▶ [What to produce] List each line of the data that holds the word "visibility".

▶ [Data shown]
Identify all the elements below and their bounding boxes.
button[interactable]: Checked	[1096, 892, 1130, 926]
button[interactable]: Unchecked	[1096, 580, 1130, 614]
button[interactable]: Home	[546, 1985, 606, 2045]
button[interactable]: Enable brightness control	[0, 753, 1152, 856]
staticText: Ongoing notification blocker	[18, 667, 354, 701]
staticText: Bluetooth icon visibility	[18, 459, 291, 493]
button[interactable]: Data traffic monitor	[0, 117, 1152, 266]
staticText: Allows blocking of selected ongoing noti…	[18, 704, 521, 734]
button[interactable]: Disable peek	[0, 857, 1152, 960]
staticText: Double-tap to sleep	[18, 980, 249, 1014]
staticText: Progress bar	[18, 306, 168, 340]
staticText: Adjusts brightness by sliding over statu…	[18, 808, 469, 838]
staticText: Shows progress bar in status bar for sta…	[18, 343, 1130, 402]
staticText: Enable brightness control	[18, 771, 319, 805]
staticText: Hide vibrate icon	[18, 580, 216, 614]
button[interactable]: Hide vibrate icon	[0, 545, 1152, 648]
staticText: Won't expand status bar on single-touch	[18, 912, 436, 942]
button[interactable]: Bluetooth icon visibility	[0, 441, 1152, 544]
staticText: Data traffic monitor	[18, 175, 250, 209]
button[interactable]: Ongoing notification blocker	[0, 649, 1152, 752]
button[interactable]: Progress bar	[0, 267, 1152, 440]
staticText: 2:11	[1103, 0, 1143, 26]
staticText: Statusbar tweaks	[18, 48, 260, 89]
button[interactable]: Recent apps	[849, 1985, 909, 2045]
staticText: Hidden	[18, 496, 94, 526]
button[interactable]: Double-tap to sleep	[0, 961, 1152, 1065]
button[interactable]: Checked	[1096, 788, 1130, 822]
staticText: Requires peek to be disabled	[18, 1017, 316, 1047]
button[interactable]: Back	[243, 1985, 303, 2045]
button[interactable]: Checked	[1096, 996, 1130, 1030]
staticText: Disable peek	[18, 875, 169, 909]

▶ [Written solution]
staticText: Bluetooth icon visibility	[18, 459, 291, 493]
button[interactable]: Bluetooth icon visibility	[0, 441, 1152, 544]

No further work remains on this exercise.